EXERCISE DETAILS ::
Work out how many lines in the material below hold "Indonesia", then give only that number.

◆ ◆ ◆

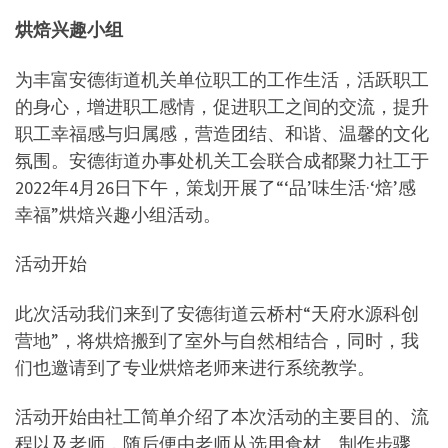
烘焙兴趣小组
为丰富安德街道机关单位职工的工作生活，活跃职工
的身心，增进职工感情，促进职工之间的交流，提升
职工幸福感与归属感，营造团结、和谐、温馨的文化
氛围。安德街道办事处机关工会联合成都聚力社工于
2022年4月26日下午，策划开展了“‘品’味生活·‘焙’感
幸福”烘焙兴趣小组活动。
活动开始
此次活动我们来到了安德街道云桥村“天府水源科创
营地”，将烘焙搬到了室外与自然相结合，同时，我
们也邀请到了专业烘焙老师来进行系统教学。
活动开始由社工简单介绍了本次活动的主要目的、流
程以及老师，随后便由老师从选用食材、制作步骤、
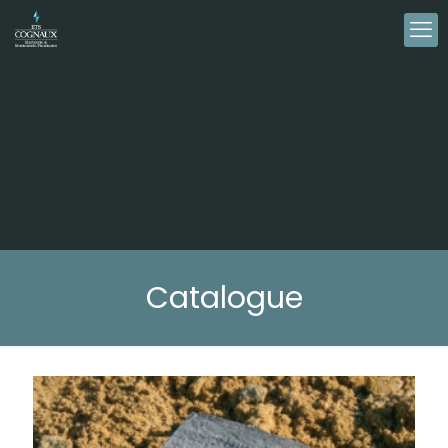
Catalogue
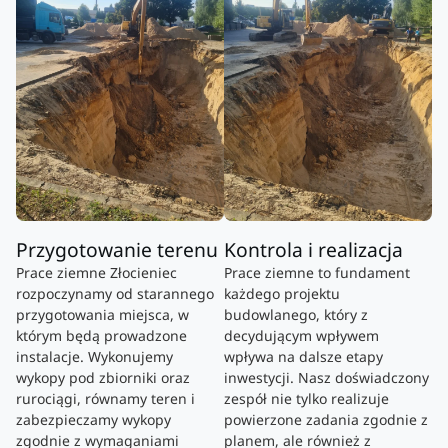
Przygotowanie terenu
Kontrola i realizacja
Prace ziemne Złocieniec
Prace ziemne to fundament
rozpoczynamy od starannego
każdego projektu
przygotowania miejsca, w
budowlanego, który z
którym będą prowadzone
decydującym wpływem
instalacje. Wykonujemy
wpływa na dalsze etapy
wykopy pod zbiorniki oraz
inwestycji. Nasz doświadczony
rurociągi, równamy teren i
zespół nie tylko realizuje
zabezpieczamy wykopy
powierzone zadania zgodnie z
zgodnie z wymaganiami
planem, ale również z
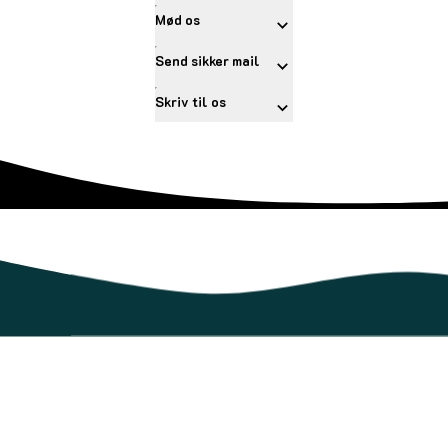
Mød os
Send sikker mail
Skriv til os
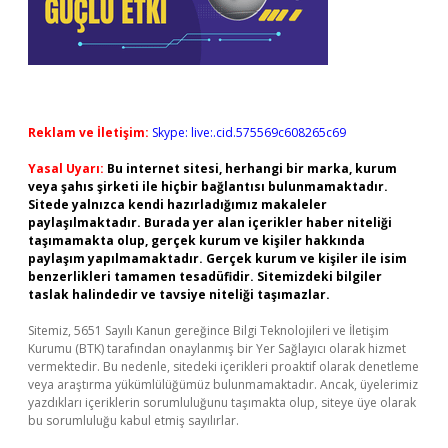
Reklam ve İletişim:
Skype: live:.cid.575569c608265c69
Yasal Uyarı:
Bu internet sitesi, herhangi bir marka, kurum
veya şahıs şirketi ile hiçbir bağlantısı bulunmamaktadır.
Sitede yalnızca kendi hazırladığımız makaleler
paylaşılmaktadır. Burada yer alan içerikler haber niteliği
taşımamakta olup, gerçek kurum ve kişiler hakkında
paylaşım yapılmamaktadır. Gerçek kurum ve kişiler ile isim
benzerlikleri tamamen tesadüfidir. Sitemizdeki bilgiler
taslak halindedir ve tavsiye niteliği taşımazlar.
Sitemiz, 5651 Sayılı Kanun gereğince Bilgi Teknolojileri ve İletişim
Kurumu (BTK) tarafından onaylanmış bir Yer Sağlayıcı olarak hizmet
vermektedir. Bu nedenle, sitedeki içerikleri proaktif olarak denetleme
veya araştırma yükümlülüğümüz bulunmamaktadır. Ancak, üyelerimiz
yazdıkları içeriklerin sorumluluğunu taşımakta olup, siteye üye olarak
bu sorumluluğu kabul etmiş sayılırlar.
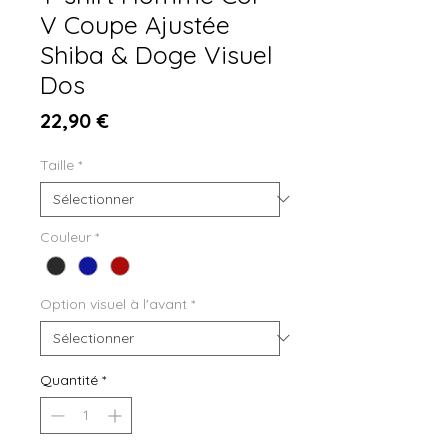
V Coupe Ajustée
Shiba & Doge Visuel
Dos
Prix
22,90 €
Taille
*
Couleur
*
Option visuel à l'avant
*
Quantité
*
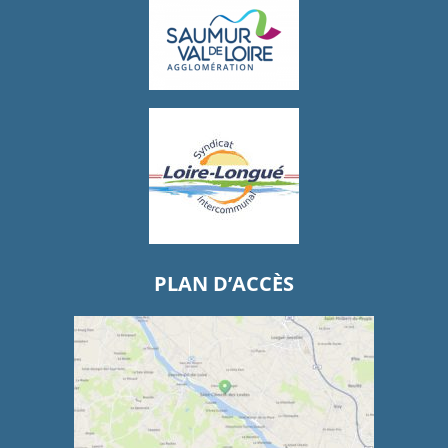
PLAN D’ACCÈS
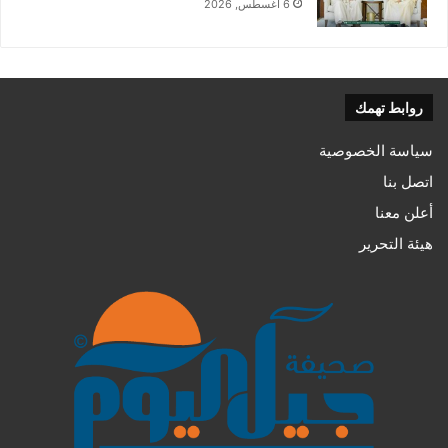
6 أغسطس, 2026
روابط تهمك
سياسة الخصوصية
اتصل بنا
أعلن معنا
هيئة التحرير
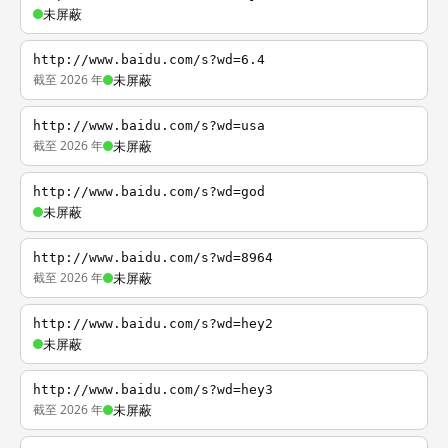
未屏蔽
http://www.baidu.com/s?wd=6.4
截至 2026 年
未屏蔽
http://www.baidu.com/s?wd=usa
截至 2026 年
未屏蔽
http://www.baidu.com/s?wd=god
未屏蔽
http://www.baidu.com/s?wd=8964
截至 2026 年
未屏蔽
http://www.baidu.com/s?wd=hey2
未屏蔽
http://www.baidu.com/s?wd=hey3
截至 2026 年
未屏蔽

◆ ◆ ◆

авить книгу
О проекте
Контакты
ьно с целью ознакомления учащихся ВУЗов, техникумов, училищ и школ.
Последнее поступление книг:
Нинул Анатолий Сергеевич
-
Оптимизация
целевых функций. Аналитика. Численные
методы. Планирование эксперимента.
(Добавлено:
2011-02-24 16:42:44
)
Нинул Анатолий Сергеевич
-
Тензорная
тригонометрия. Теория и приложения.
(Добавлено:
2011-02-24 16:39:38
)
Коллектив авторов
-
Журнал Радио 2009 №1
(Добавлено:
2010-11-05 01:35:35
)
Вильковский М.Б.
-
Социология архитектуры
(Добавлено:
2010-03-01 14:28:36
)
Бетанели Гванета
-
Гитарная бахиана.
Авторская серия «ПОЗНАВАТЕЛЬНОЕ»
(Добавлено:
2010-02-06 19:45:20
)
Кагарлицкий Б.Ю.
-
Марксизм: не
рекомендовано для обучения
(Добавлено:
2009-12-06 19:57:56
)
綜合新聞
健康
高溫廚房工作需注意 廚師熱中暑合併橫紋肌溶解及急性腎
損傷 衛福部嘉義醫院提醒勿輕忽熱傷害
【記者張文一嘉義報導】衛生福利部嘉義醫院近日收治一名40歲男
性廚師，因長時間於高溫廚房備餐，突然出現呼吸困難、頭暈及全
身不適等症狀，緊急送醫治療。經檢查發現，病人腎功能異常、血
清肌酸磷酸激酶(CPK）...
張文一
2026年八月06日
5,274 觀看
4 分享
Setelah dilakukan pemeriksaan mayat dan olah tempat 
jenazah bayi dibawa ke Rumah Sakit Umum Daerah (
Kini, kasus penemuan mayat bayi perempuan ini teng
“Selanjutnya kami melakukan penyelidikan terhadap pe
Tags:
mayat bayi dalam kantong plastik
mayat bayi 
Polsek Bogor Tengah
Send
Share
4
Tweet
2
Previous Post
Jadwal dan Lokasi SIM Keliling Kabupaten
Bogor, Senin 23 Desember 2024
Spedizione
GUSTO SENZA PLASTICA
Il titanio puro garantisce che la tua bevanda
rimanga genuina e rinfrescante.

◆ ◆ ◆

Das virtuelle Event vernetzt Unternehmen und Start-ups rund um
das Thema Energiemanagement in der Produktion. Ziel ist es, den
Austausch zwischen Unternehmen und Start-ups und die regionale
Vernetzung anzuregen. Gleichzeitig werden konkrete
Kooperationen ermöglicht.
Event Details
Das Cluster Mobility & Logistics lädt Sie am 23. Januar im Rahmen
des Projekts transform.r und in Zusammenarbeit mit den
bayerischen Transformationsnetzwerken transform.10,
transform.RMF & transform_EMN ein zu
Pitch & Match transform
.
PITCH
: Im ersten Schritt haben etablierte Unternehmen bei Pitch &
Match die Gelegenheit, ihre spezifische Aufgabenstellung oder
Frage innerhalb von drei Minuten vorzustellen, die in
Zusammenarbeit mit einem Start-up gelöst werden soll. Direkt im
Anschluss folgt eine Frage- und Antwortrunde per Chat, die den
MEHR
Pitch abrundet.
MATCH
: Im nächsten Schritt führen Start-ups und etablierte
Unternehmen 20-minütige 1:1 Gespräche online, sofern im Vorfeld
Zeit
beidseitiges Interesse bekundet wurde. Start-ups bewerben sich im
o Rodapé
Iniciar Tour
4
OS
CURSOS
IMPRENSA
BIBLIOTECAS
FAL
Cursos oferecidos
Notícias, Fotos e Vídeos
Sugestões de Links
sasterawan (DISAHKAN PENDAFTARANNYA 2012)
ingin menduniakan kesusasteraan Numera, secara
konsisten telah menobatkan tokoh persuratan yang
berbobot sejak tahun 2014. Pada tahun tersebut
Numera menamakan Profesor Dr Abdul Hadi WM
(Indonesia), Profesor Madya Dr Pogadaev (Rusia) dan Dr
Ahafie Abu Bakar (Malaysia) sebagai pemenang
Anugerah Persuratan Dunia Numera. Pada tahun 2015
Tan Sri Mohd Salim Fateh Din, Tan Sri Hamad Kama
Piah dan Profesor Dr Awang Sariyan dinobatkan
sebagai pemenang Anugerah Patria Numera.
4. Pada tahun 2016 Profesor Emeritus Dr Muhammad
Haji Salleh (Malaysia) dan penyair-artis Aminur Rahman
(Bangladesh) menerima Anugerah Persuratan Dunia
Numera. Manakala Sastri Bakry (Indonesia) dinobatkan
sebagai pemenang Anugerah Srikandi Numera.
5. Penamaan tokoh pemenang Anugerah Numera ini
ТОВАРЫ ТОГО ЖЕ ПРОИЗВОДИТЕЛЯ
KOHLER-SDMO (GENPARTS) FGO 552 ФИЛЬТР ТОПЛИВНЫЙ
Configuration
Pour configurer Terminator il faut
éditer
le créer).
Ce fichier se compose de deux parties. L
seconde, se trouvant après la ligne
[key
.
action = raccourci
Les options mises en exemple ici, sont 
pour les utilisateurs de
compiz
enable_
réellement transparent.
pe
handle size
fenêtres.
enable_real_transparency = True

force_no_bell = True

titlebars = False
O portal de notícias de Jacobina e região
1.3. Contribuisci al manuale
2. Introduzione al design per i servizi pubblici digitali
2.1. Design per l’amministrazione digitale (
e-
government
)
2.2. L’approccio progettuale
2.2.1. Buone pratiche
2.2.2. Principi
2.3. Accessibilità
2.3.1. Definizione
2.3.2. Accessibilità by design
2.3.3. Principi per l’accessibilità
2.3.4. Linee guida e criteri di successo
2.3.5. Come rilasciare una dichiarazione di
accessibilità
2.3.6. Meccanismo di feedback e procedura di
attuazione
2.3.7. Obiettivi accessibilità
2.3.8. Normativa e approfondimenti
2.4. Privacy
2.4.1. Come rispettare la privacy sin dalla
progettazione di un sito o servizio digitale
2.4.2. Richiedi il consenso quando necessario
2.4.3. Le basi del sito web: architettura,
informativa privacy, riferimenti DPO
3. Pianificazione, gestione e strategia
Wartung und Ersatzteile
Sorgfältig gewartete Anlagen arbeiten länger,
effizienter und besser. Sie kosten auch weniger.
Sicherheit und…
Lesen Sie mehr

◆ ◆ ◆

RESULT OF THE EXERCISE ::
2